5. Design Principles and Automation
EDINET-Bench reflects key infrastructural innovations:
- Automation: The data collection, parsing, and labeling pipelines are fully automated, supporting continuous, up-to-date expansion as new EDINET reports become available.
- Modular Tooling: The edinet2dataset tool modularizes download, parsing, and conversion, supporting flexible research and reproducibility.
- Open Source and Accessibility: Complete datasets and associated code for both construction and task evaluation are published to facilitate future research.
- Dataset: https://huggingface.co/datasets/SakanaAI/EDINET-Bench
- Data construction tool: https://github.com/SakanaAI/edinet2dataset
- Benchmark code: https://github.com/SakanaAI/EDINET-Bench
6. Impact, Limitations, and Future Directions
EDINET-Bench sets a new standard for financial analytics benchmarking by focusing on Japanese filings and decision-level evaluation with LLMs. It demonstrates that even the most advanced LLMs only slightly outperform traditional models in binary classification tasks, underscoring the need for:
- Domain-Specific Adaptation: General-purpose LLMs remain insufficient for complex financial analytics. Advances in pretraining or fine-tuning on domain data are necessary for further progress.

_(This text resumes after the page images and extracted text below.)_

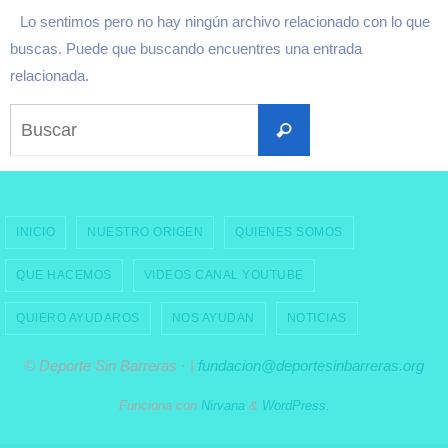
Lo sentimos pero no hay ningún archivo relacionado con lo que
buscas. Puede que buscando encuentres una entrada
relacionada.
Buscar:
Buscar
INICIO
NUESTRO ORIGEN
QUIENES SOMOS
QUE HACEMOS
VIDEOS CANAL YOUTUBE
QUIERO AYUDAROS
NOS AYUDAN
NOTICIAS
© Deporte Sin Barreras · |
fundacion@deportesinbarreras.org
Funciona con
Nirvana
&
WordPress.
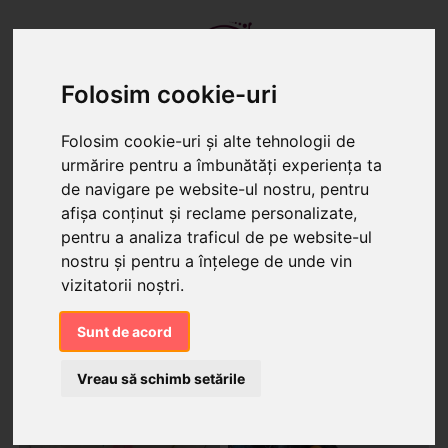
Folosim cookie-uri
Folosim cookie-uri și alte tehnologii de
urmărire pentru a îmbunătăți experiența ta
TORTURI
PRĂJITURI
CANDY BAR
de navigare pe website-ul nostru, pentru
afișa conținut și reclame personalizate,
Produse cu tagul "stele"
pentru a analiza traficul de pe website-ul
nostru și pentru a înțelege de unde vin
vizitatorii noștri.
Sunt de acord
Vreau să schimb setările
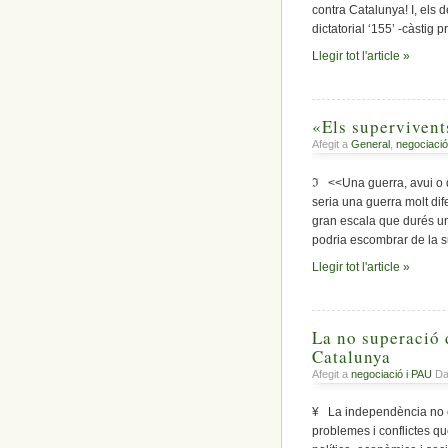
contra Catalunya! I, els 
dictatorial ‘155’ -càstig 
Llegir tot l'article »
«Els supervivent
Afegit a
General
,
negociació
ℑ <<Una guerra, avui o d
seria una guerra molt dife
gran escala que durés un
podria escombrar de la s
Llegir tot l'article »
La no superació 
Catalunya
Afegit a
negociació i PAU
Dat
¥ La independència no és
problemes i conflictes q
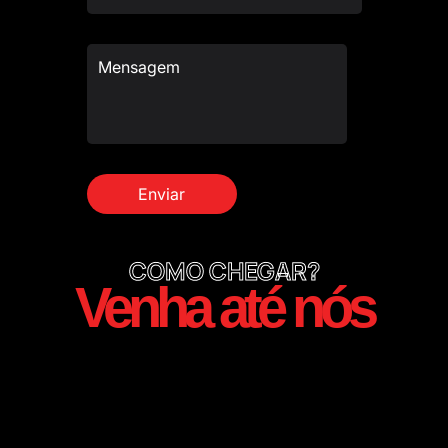
COMO CHEGAR?
Venha até nós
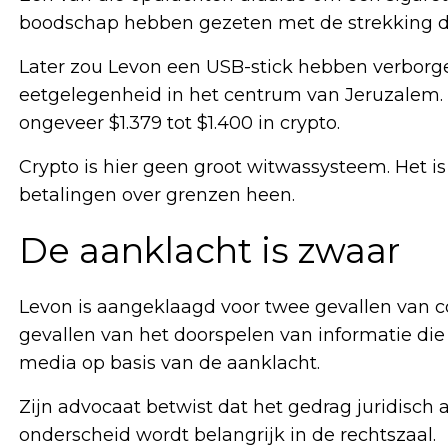
boodschap hebben gezeten met de strekking d
Later zou Levon een USB-stick hebben verborgen,
eetgelegenheid in het centrum van Jeruzalem. V
ongeveer $1.379 tot $1.400 in crypto.
Crypto is hier geen groot witwassysteem. Het is 
betalingen over grenzen heen.
De aanklacht is zwaar
Levon is aangeklaagd voor twee gevallen van c
gevallen van het doorspelen van informatie die
media op basis van de aanklacht.
Zijn advocaat betwist dat het gedrag juridisch
onderscheid wordt belangrijk in de rechtszaal.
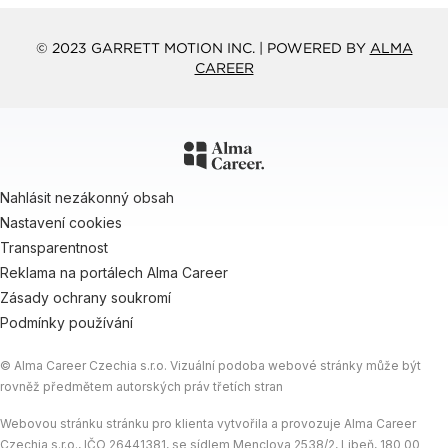
© 2023 GARRETT MOTION INC. | POWERED BY
ALMA
CAREER
Nahlásit nezákonný obsah
Nastavení cookies
Transparentnost
Reklama na portálech Alma Career
Zásady ochrany soukromí
Podmínky používání
© Alma Career Czechia s.r.o. Vizuální podoba webové stránky může být
rovněž předmětem autorských práv třetích stran
Webovou stránku stránku pro klienta vytvořila a provozuje Alma Career
Czechia s.r.o., IČO 26441381, se sídlem Menclova 2538/2, Libeň, 180 00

- Expanded Context and Multimodal Reasoning: Incorporating external knowledge bases, temporal trends, or multi-document reasoning may improve predictive accuracy, particularly for fraud detection.

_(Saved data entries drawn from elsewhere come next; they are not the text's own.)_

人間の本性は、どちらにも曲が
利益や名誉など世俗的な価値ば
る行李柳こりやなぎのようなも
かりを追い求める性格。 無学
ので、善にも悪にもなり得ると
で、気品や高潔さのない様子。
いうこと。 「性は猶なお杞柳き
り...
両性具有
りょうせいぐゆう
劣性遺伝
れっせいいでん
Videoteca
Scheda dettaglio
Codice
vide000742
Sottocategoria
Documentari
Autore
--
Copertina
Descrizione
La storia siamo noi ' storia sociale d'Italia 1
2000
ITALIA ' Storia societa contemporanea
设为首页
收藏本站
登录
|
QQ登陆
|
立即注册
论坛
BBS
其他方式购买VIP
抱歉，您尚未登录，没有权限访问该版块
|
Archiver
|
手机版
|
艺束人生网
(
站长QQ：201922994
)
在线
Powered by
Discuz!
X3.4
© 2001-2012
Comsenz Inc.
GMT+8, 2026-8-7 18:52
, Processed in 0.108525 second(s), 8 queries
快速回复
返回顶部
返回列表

- Enhanced Evaluation Paradigms: The benchmark motivates the use of rubric-based and agentic evaluation pipelines to more accurately reflect real-world analytic settings.

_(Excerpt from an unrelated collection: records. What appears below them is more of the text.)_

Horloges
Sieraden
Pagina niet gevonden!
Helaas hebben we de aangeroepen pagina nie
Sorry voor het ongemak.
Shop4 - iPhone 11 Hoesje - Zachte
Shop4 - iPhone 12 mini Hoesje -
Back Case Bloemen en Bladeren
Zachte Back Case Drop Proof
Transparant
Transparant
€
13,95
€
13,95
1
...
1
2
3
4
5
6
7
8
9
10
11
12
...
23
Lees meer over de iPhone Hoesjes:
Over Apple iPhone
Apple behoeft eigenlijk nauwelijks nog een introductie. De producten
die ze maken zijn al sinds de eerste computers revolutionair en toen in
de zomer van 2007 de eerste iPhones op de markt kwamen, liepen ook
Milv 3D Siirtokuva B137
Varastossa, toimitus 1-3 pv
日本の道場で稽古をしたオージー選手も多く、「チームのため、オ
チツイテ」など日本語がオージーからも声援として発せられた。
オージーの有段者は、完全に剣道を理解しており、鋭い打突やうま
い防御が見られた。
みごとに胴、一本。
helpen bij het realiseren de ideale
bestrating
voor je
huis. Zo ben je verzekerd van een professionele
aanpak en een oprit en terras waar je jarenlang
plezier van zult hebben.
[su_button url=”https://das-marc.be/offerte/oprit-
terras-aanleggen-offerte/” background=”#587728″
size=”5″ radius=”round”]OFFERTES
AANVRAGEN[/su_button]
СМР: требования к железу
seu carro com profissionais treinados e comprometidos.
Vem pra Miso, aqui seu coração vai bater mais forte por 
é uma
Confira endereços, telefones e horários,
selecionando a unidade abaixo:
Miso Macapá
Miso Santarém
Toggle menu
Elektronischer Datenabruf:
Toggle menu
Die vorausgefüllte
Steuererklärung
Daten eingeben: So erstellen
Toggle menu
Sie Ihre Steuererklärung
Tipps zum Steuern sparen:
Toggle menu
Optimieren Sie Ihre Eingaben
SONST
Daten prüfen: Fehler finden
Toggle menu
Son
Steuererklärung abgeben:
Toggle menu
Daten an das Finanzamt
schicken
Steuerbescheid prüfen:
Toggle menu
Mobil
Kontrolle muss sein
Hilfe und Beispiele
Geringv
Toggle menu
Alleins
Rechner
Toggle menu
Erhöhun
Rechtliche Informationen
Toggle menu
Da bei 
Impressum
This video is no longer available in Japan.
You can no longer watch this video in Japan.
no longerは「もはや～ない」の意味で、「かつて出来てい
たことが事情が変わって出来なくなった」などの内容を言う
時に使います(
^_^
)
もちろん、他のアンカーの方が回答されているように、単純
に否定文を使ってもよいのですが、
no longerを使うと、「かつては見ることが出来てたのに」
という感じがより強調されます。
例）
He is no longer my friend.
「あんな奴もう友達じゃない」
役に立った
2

- Adaptive, Automated Benchmarking: The infrastructure allows for continuous, real-world performance tracking and research scalability.
7. Significance Within the Broader Research Landscape
EDINET-Bench provides the first scalable, fully-automated, challenging benchmark for Japanese corporate filings, exposing fundamental gaps in current LLM capabilities for critical financial decision-making. It serves as a reproducible, extensible platform catalyzing research on domain adaptation, multimodal analytic AI, and advanced benchmarking methodologies in finance. Its design principles and methodologies offer a template for analogous efforts in other regions or financial domains.